ここ数ヶ月ずっとこの言葉が頭の中に出てくる。

「いつだって自分が死と隣り合わせだって意識することがいちばん重要なことなんだ。そう思うことで人生の大きな決断が容易になるんだ。
他人からの期待、プライド、恥をかくことや失敗することに対する恐れの感情、その他モロモロ。そんなものは、“死”の前ではチンケなものにすぎない。
僕らはいつだって素っ裸だ。自分の心のままに生きようとしない理由なんてあるのかい?
時間は限られてる。だから、他人の人生を生きちゃいけない。時間を無駄になんかしちゃいけないんだ。Stay Hungry. Stay Foolish…」

有名なスティーブ・ジョブズの言葉。

こっちから日本を見るといろいろ俯瞰してものが見れる。
日本にいたときは大事だったものがたいして大事ではなく思えたり、おざなりにしていたものを大切にしたくなったり。
そして他人の人生を生きてる人が多いなというのも感じる。
もちろんその人と同じ目標なら同じ人生を生きればいい。
けどそうじゃないなら早く自分の人生を生きたほうがいい。

「安定した生活が送れる状態が確保出来たらいつでも会社辞めるんだけどな」
「いいスポンサーがいればすぐにでも海外に行くんだけどな」

こう思う人は多い。
誰かが“自分の人生を生きるためのお膳立て”をしてくれたら自分の人生を生きられるのに、と思っている人はけっこう多い。(そうじゃない人もいるのが嬉しく心強い)

あなたがSNSのフォロワー100万人いるなら別だけど、あなたのお膳立てをしてくれるほど他の人だってひまじゃない。

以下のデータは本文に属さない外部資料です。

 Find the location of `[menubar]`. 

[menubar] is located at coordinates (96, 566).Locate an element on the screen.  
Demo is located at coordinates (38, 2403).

私は若い頃恩師に以下の二つの言葉をいただき、その言葉は今でも覚えてる。

「生きていくうえで理想と現実のバランスをどう取るかだね。それは本人にしか決められないことだから」
「歳をとって病院のベッドで死を待っているとき、自分の人生を振り返って後悔することが少ない人生のほうがいいよ」

大なり小なり決断を迫られたとき、いつもこの二つの言葉を思い出す。

もう一つ覚えている。
「(多くの人が羨む人を指して)その人が素晴らしい人かどうかはその本人がいちばん分かっている。ズルしてそうなったのか、自分の努力でそうなったのか。自分で努力したからと胸を張って言えるほうが当然後悔はしないよね」

遠くから見たらすごくても、近くで見たらがっかりということはこれまで何度か目にした。
長いものに巻かれたほうが後悔しないのであればそうしたほうがいいし、忖度したほうが後悔しないならそうしたほうがいい。

でもそれって結局は他人の人生を生きることになるんじゃないだろうか。

私の生き方はあまり普通ではないと思うが、そもそも普通とは何か。
普通である必要があるのか。
そこも自分なりの答えを出す必要があると思う。

物理的にも精神的にも日本から離れることでいろいろなことが客観的に見える。

世間が思うことと自分が思うことにギャップが生まれたとき、決断を迫られる。

他人の人生を生きるのか、自分の人生を生きるのか。

無難に生きるのか、馬鹿になり切るのか。

「あのとき挑戦せず無難な選択をしてよかった!」
「自分を押し殺してあの人の言うことを聞いておいてよかった!」

死ぬ間際に病院のベッドでこう思わないことだけは自分で分かっている。